Par exemple, le site internet etiquettes-folies.fr a été condamné à verser 20 000€ de dommages et intérêts au site c-monetiquette.fr.
Cela, quand bien même chaque élément apparaît comme banal, et indépendamment de tout risque de confusion, ne peuvent être considérées comme fortuites ou relevant des tendances du marché.

Au contraire, cela témoigne d’une volonté de la société fautive de s’inscrire, à titre lucratif et de façon injustifiée, dans le sillage de la société victime de ces agissements. Cela caractérise ainsi un comportement fautif constitutif d’agissements parasitaires », a jugé la cour d’appel de Paris dans un arrêt du 16 décembre 2022.

Un préjudice économique, financier et d’image considérable

Dans notre dossier, le préjudice est considérable pour ces éditeurs de logiciels qui sont ainsi confrontés à une pâle copie de leur site internet mise en ligne pour tromper les utilisateurs.

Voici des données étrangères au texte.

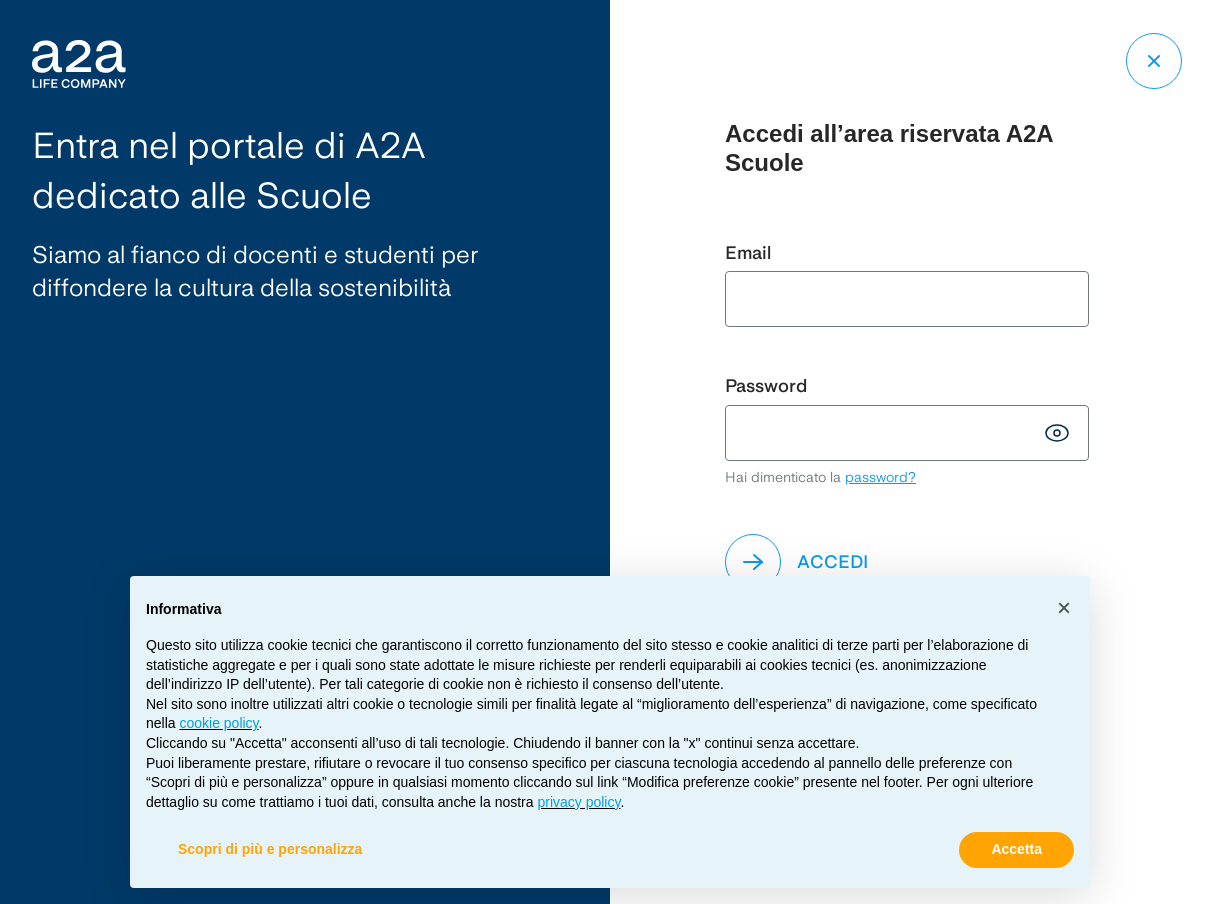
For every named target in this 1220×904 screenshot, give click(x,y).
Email (748, 252)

En effet, ils se retrouvent à devoir assurer le service après-vente de cette concurrence déloyale qui, de toute façon, ne fait pas le travail et produit de faux documents.

C’est ainsi que des professionnels trompés par le site copié demandent des comptes au véritable éditeur. Naturellement, ce dernier n’est aucunement responsable des agissements délictuels effectués par ces escrocs qui ont copié son site internet.

Des conséquences dramatiques

Pour les employeurs

Lorsqu’un professionnel se laisse prendre par l’arnaque ainsi présentée, il en sera quitte pour une mise en examen pour travail dissimulé.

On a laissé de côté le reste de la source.